フタスジキソトビケラ(Psilotreta kisonensis)は,砂で筒状ケース型の携帯巣をつくる。仙台市内の河川で確認されたフタスジキソトビケラの巣の大部分が石英の透明な砂でつくられており,特異な選択性が認められた。本研究は数種の携帯巣トビケラとフタスジキソトビケラを比較しながら,この種の砂の選択基準を考察した。
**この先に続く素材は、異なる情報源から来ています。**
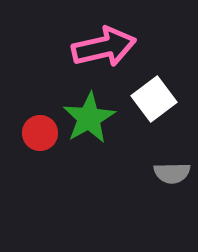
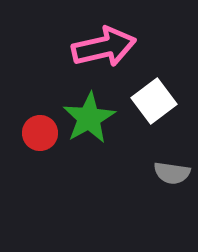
white square: moved 2 px down
gray semicircle: rotated 9 degrees clockwise
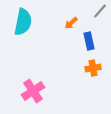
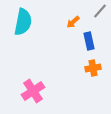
orange arrow: moved 2 px right, 1 px up
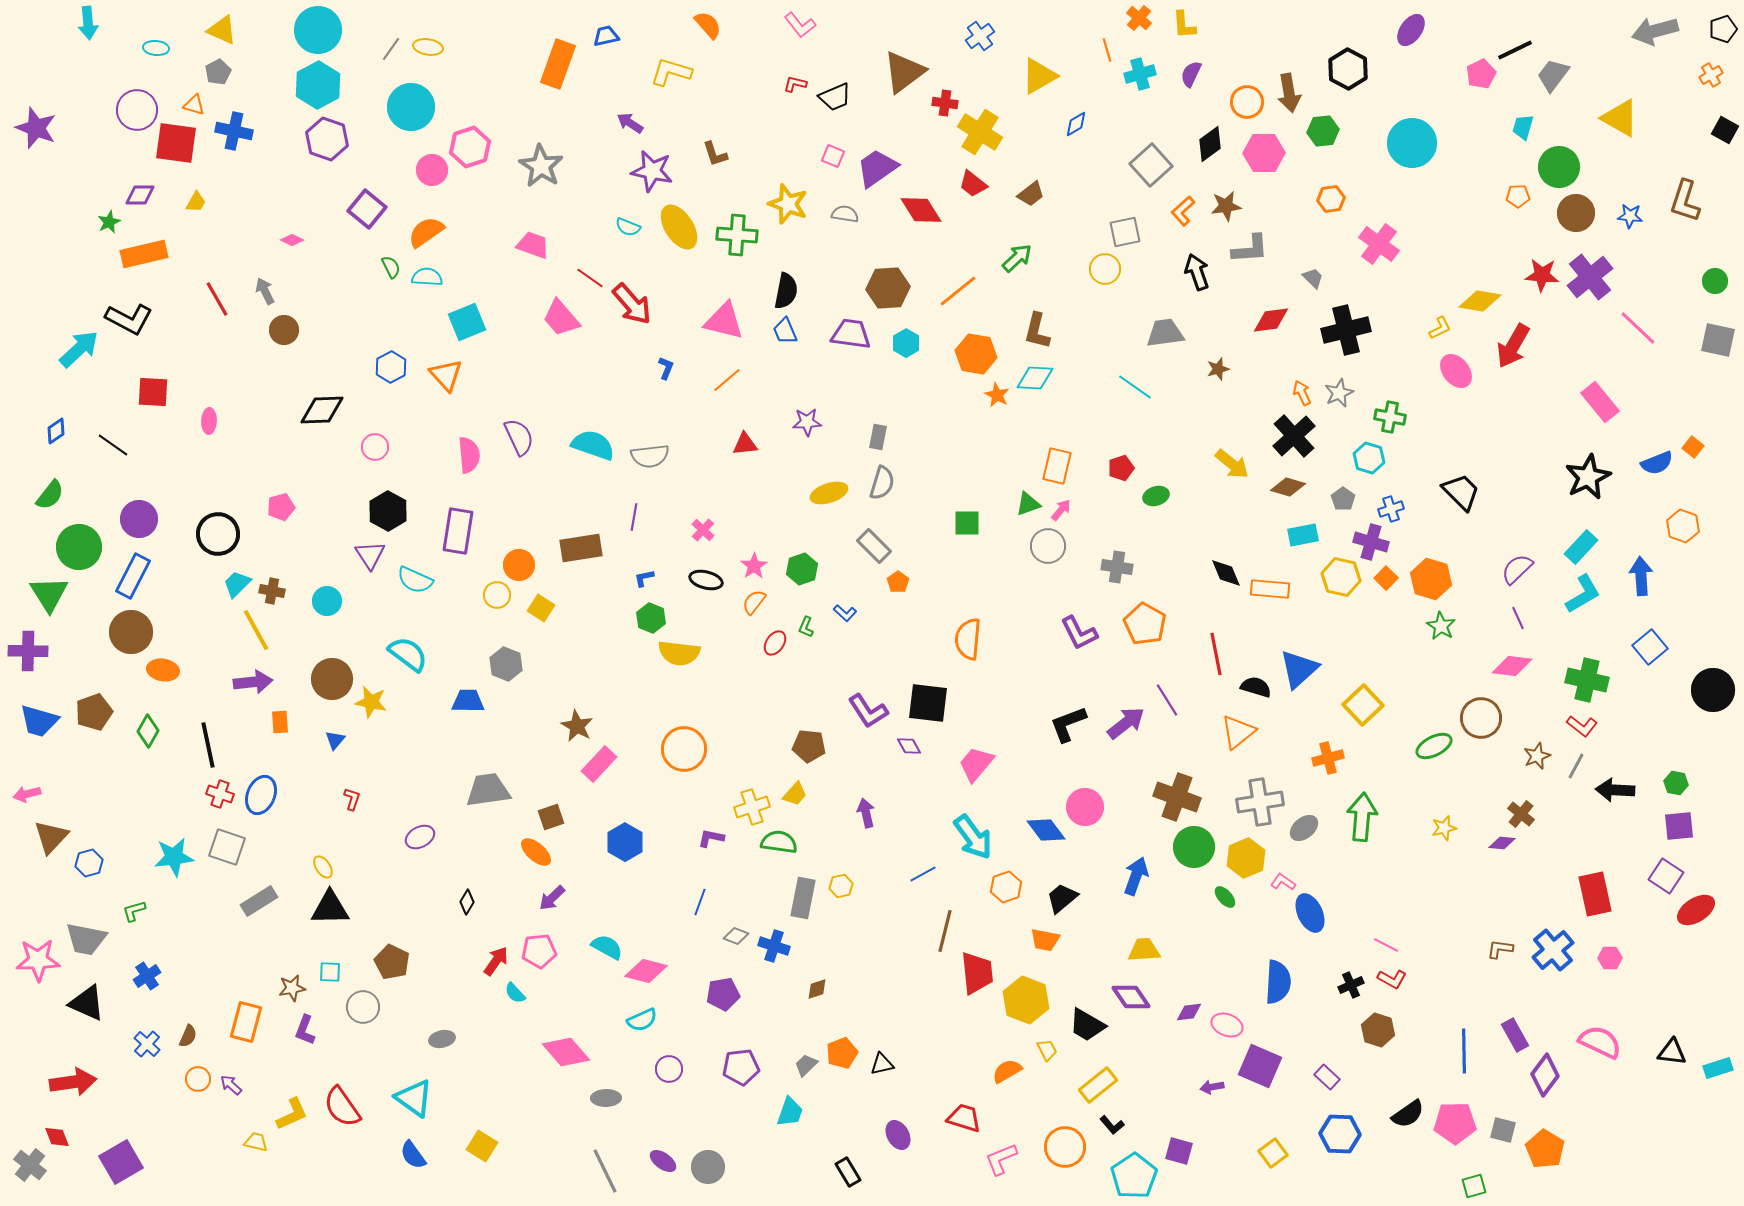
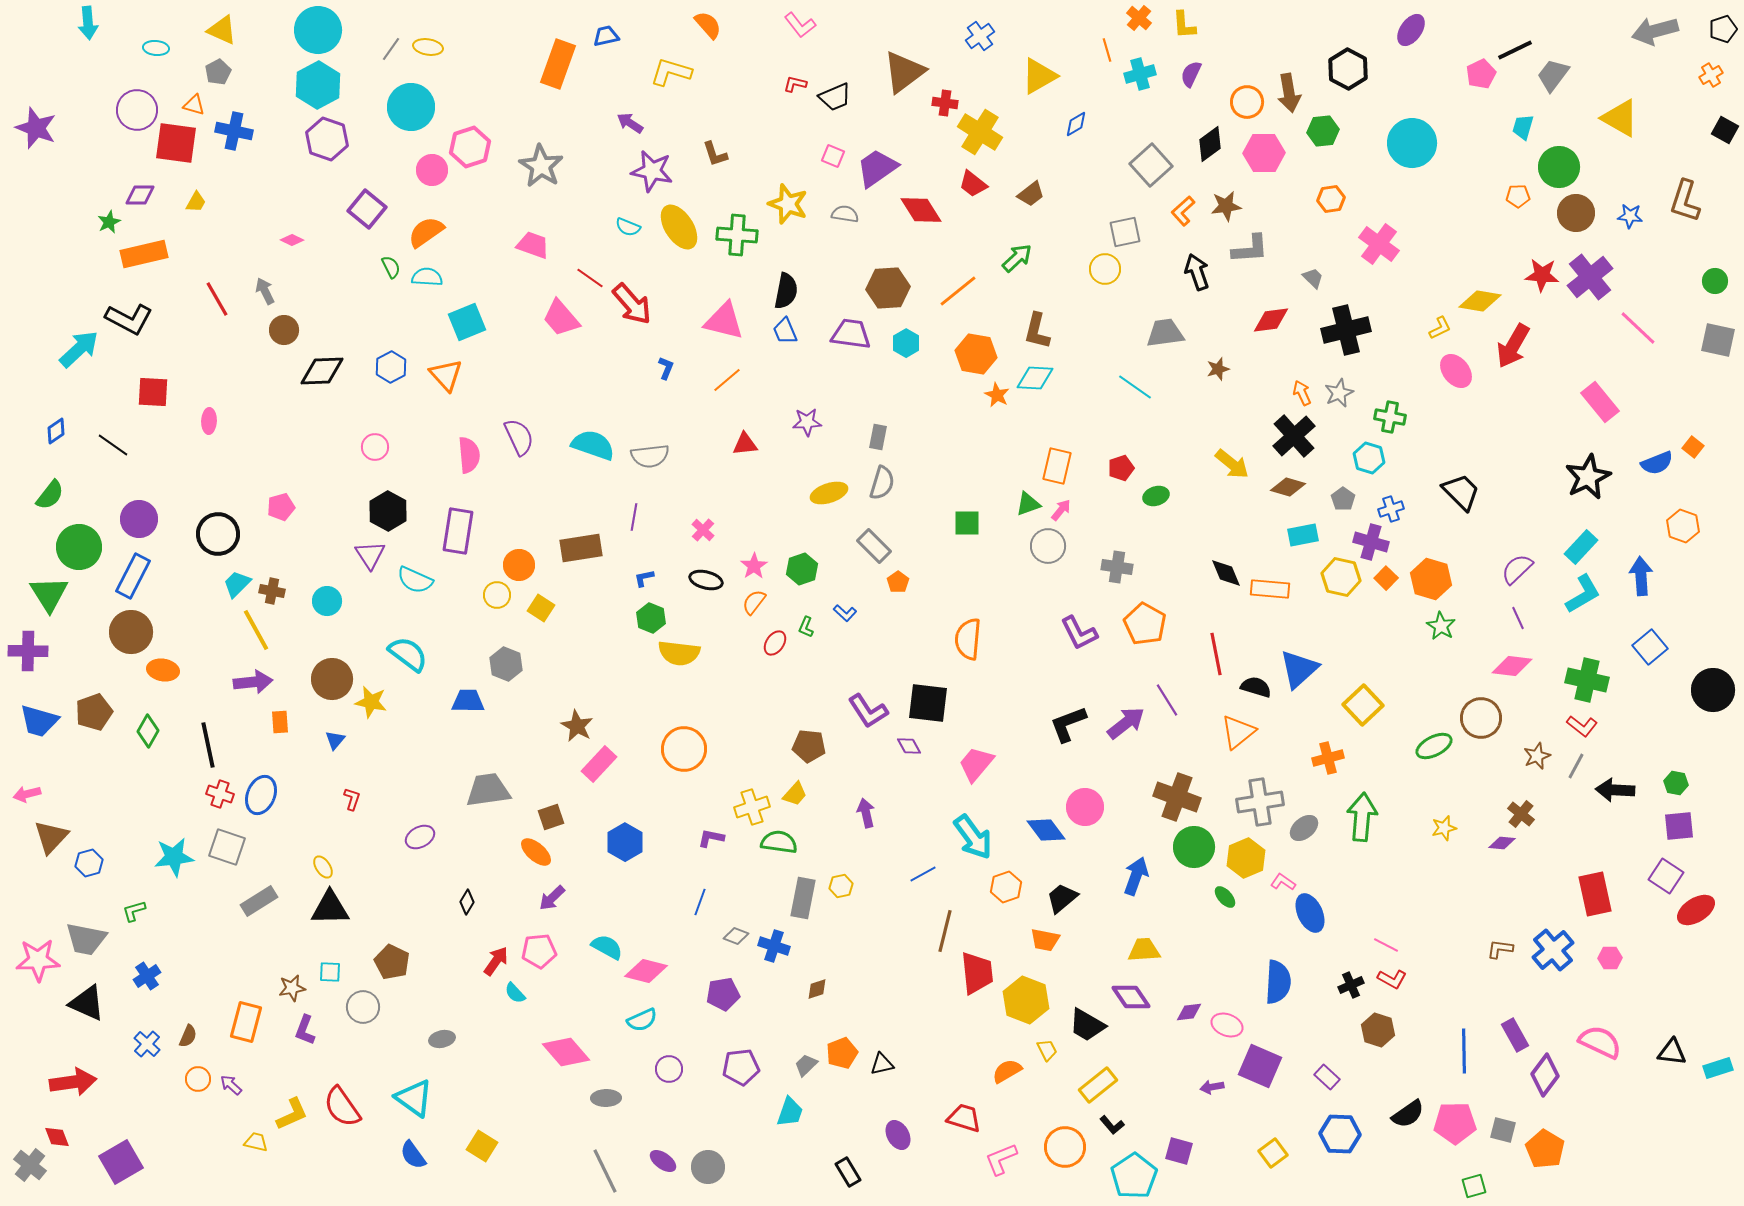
black diamond at (322, 410): moved 39 px up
実験は,フタスジキソトビケラ,ヨツメトビケラ(Odontoceridae perissoneura),ヤマトビケラ(Grossosoma spp.) ,コカクツツトビケラ(Goerodes sp.),ニンギョウトビケラ(Goera japonica) を対象に行った。兵庫県の地蔵沢,広瀬川および,その支流で各トビケラを採集,実験室にて2~3日放置した後,2種類の砂を入れたトレイに放ち,巣をつくらせ砂の選択実験を行った。選択要因として砂の色,表面粗さを考え,それに見合った石を砕き,粒度別に分け実験を行った。実験後,新たにつくられた巣部分の砂のカウントを行った。今回,考慮した選択基準Factor1:砂の色Factor2:砂の表面粗さの2つである。

実験結果から,ヤマトビケラ,ニンギョウトビケラは色,表面粗さともに選択要因ではなく,コカクツツトビケラは選択要因に色は関わっているが,表面粗さは関わっていないと考えられた。フタスジキソトビケラ,ヨツメトビケラは色による選択性が見られたが,色の要因より表面粗さが選択要因として非常に重要であることが示された。

フタスジキソトビケラ,ヨツメトビケラは筒巣に内張りをしない種であり,特徴的な砂の選択は内張りの代替であると考えられた。このことを確かめるため,さらに呼吸実験も行った。